Snow began to fall in New York City and on Long Island late Saturday afternoon. Western New Jersey was anticipating significant snowfall, perhaps as much as eight inches.
Less than 4 inches of snow fell in most parts of the region by Saturday evening, though some New Jersey communities saw nearly 5 inches.
The snowfall slowed traffic and caused delays at the three main airports in the area.
Wetter conditions were expected Saturday night.
More arctic air was expected to rush into the region Sunday night, setting up yet another week of frigid temperatures. After a relatively mild Sunday with an anticipated high of 41 degrees, the high temperature Monday was expected to reach only 19 degrees.

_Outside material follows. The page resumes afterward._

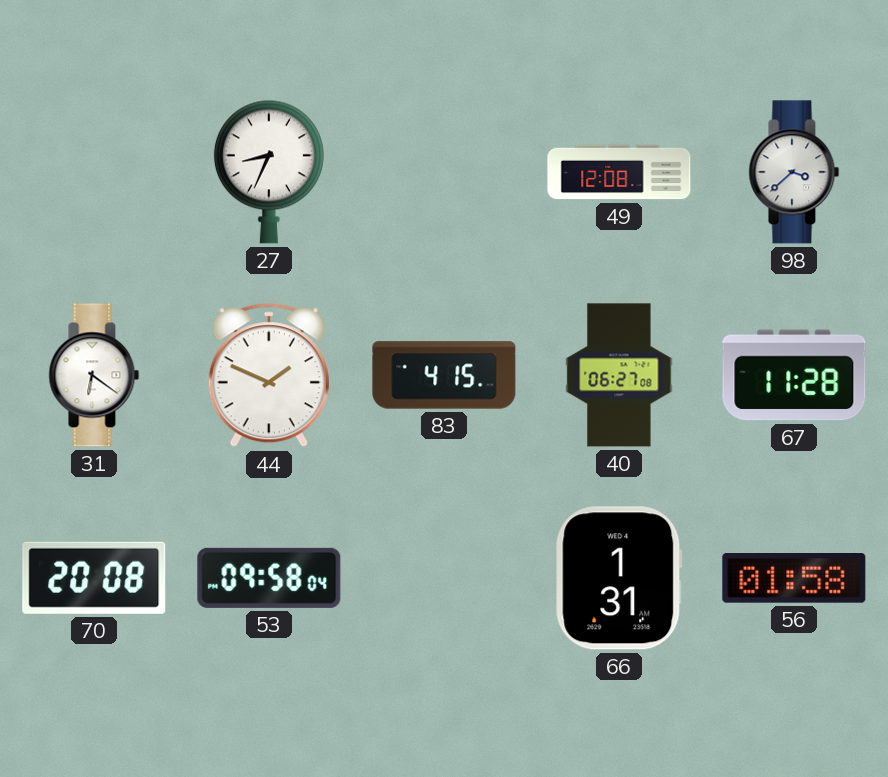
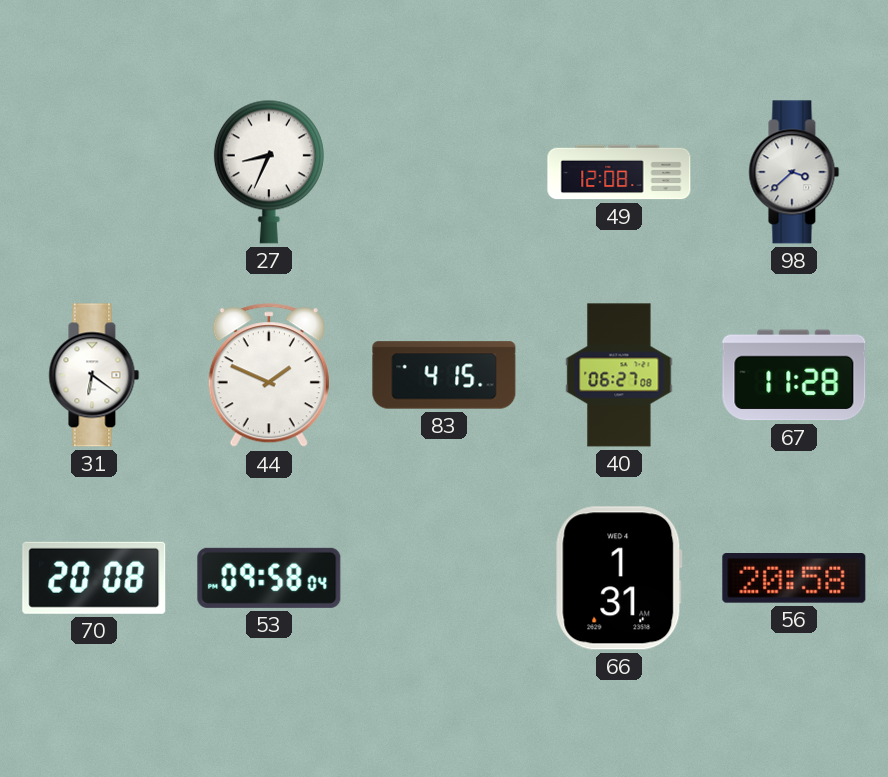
56: 01:58 -> 20:58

The frigid conditions follow a Friday that set weather records, as a "Siberian express" of arctic air and blasting winter winds plunged temperatures across the region more than 20 degrees below seasonal averages. It was the coldest Feb. 20 on record in several locations across the tri-state.
On Friday, the mercury dipped to 2 degrees in Central Park, marking the lowest Feb. 20 temperature seen in the park since Jan. 2004 and shattering a previous record low for the day set in 1950. The lowest temperature ever recorded in Central Park was negative 15 degrees on Feb. 9, 1934. During the winter of 1899, subzero temperatures were measured at Central Park three times in February.
In addition to the record Feb. 20 low at Central Park, record daily lows were observed at the region's three airports, Islip on Long Island and in Bridgeport, Connecticut.
Temperatures across New Jersey dropped to zero degrees, while most of Long Island hit the low single digits. In the Hudson Valley and Connecticut, temperatures dropped below zero. Monticello, New York, saw the tri-state's lowest temperature reading as the mercury dropped to 8 below zero.
Blistering wind gusts made it feel colder, with wind chills as low as 25 degrees below zero in some areas. The wind made walking difficult in New York City, stinging commuters' faces, while the record cold created icy conditions on the waterways around Manhattan and caused ferry disruptions.
If the cold weather continues through the next week, Storm Team 4 says it could make this month one of the coldest Februaries on record in New York City and the surrounding region. The average temperature in Central Park is about 24 degrees so far this month, 10 degrees below average.
The coldest February ever recorded in the city was in 1934, when the average monthly temperature in Central Park was 19.9 degrees.